だが、蚊帳の外に置かれていた児島清志氏も、全く何もしなかったわけではない。

選挙戦が始まってからほどなくして、前述の岐阜新聞の朝刊の折込広告の中に、あるチラシが混じるようになった。

それは、あの第三の候補者である児島氏の主張が書かれたものだった。

当時、私は岐阜県内の中学校に通う二年生。

知事選挙が行われていることは何となく知っていたが、関心があるわけはない。

そんな私がこの選挙を今でも覚えているのは、そのチラシに書かれた児島氏の主張を目にしたからだ。

それは、

『岐阜県知事候補・梶原拓はかくのごとき男です』という題名から始まっており、梶原氏の裏の顔とその正体を告発するものだった。

なんでも、児島氏は自身の仕事の関係か何かで何度か岐阜県庁に足を運び、副知事だった梶原拓氏と接触したのだが、話し合いがこじれてモメたらしい。

その結果、梶原氏本人とその部下から恫喝されたり暴力を振るわれたり、屈辱的な仕打ちを受けたというのだ。

チラシの中で、権力を笠に着た梶原氏がどんな罵声を浴びせてきたか、自分が何をされたかを延々と書き連ねており、そんなもの見せられた読者の家庭はドン引きして。朝っぱらから重力が重くなったことだろう。

梶原氏だけでなく、その部下と思しき人物も『暴力公務員』という枕詞を冠して実名で告発されていた。

例えば、

「…梶原拓の部下である暴力公務員〇〇と△△は私の胸倉をつかんで「てめえ、それでも男かて」「ちんぼ見せてみんかいオラ!!」と脅しました…」

というような内容なのだ。

「ちんぼ見せてみんかいオラ!!」って…、ホントに言われたとしても書くかフツー。

とにかく書いていることが、高卒レベル(偏差値48くらいの)の文章力を有した小学生が、いじめられたことを先生にチクるために書いているような恨み帳そのものである。

文章は、終始一貫して梶原氏への誹謗中傷で占められており、県知事になってからの具体的でまともな公約がほとんど目立たない。

このヒト、一応県知事候補だよな?

中学二年生の私から見てもあまりにもかっこ悪く、圧巻の大人げなさだった。

とても当時の両親と同い歳くらいのおっさんが書いているとは思えない、と感じたことを覚えている。

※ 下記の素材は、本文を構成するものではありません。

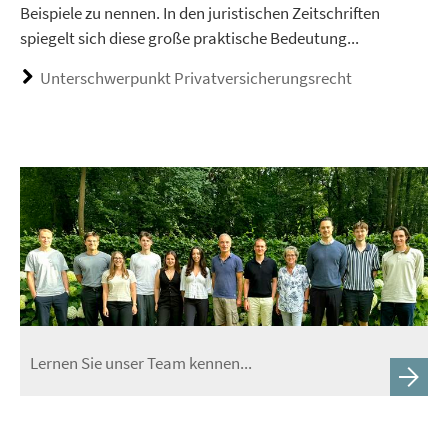
Beispiele zu nennen. In den juristischen Zeitschriften
spiegelt sich diese große praktische Bedeutung...
Unterschwerpunkt Privatversicherungsrecht
Lernen Sie unser Team kennen...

こんなものを、児島氏は岐阜県中の家庭にばらまいていたのだ。

彼は泡沫候補の中でも他の候補に対する妨害を目的とした、いわゆる特殊候補だったのである。

記事として取り上げる価値のない泡沫候補である前に、どうりで岐阜新聞が相手にしないわけである。

もっとも、岐阜新聞も完全にシカトしていたわけではなく、時々小さく児島氏の主張を載せて、その存在をささやかながら県民に知らせてはいた。

児島氏の主張

しかし、梶原氏や岡本氏のように「日本一住みやすい岐阜県づくりに努めたい」とか「弱者切り捨ての県政は終わりにしよう」などのお決まりだが景気のよい前向きなものではなく、ひたすら私怨ほとばしり、被害妄想に満ちたネクラなものだった。

何より日本語も少々おかしい。

梶原氏の対抗馬の岡本氏にとってはありがたい存在ではあったろうが、ここまで程度が低いとあまり頼りにはならなかっただろう。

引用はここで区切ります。